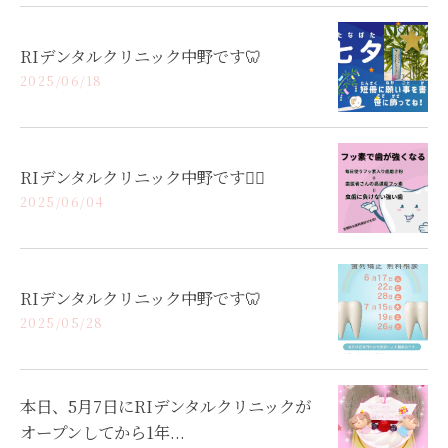
RIデンタルクリニック中野です🦷
2025/06/18
RIデンタルクリニック中野です👩‍⚕️
2025/06/04
RIデンタルクリニック中野です🦷
2025/05/28
本日、5月7日にRIデンタルクリニックが
オープンしてから1年...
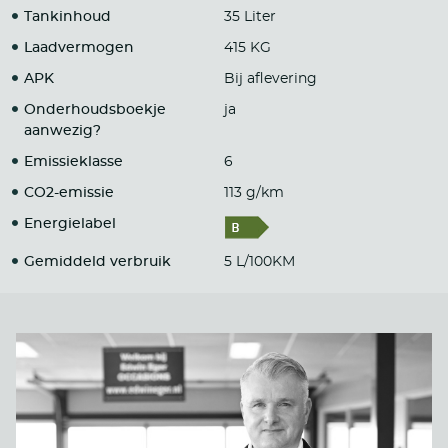
Tankinhoud
35 Liter
Laadvermogen
415 KG
APK
Bij aflevering
Onderhoudsboekje
ja
aanwezig?
Emissieklasse
6
CO2-emissie
113 g/km
Energielabel
Gemiddeld verbruik
5 L/100KM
***
Drop the pictures, then repeat the material word for word.

RIデンタルクリニック中野です🦷
2025/06/18
RIデンタルクリニック中野です👩‍⚕️
2025/06/04
RIデンタルクリニック中野です🦷
2025/05/28
本日、5月7日にRIデンタルクリニックが
オープンしてから1年...
Tankinhoud
35 Liter
Laadvermogen
415 KG
APK
Bij aflevering
Onderhoudsboekje
ja
aanwezig?
Emissieklasse
6
CO2-emissie
113 g/km
Energielabel
Gemiddeld verbruik
5 L/100KM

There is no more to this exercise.